- _Task details_
Work out how many lines below contain "أثناء". Provide only the figure.

- _Dataset records_
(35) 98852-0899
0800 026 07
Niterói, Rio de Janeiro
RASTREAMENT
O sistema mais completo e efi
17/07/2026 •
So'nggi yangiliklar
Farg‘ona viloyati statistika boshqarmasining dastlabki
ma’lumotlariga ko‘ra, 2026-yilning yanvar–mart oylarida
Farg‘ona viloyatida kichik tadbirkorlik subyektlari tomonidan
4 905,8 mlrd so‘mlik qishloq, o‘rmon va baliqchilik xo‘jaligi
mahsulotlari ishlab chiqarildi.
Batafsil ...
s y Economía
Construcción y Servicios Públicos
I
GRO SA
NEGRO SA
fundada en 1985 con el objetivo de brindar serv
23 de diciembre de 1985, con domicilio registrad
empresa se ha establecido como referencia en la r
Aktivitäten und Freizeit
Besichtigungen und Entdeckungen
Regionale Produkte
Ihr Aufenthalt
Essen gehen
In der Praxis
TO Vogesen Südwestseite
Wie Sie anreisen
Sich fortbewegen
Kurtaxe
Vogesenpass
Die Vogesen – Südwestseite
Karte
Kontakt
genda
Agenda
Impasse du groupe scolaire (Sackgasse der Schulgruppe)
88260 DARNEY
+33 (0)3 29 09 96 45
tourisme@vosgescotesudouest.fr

--

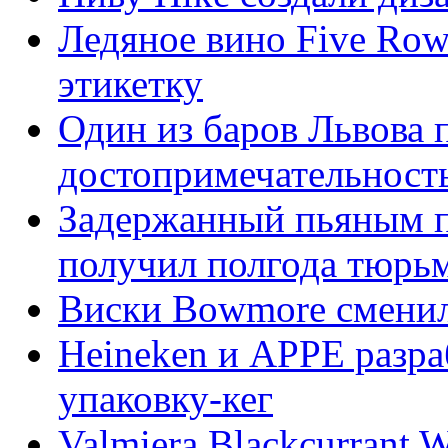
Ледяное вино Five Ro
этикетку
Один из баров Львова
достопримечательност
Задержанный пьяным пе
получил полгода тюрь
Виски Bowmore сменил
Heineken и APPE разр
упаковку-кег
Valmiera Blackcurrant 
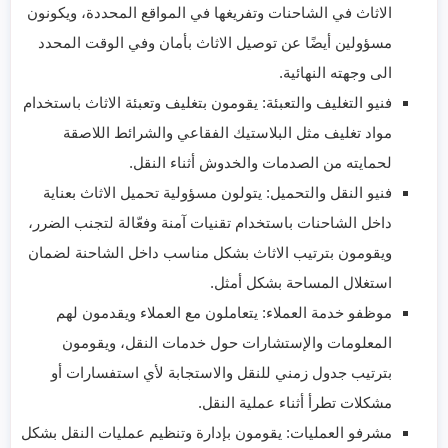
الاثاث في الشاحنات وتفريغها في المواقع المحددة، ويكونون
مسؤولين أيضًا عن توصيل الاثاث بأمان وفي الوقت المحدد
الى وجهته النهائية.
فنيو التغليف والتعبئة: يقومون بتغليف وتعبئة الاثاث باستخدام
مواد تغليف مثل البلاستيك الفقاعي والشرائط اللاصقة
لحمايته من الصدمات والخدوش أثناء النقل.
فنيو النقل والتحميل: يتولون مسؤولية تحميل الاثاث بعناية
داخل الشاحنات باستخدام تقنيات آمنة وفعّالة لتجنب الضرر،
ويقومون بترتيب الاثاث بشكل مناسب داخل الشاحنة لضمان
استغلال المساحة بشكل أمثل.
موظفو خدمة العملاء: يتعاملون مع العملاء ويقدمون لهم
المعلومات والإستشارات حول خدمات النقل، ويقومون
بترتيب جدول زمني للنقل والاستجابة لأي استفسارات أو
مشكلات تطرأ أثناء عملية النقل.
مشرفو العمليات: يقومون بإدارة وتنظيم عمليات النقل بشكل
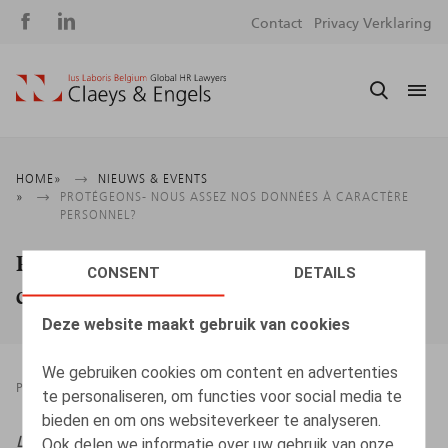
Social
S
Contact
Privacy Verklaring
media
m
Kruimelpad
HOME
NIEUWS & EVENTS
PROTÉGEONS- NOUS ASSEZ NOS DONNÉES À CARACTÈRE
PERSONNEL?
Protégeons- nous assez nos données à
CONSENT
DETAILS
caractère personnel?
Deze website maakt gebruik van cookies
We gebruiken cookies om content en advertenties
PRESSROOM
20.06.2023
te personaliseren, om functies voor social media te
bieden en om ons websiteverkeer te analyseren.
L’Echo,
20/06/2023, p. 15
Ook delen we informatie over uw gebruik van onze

- _Reply to the exercise_
2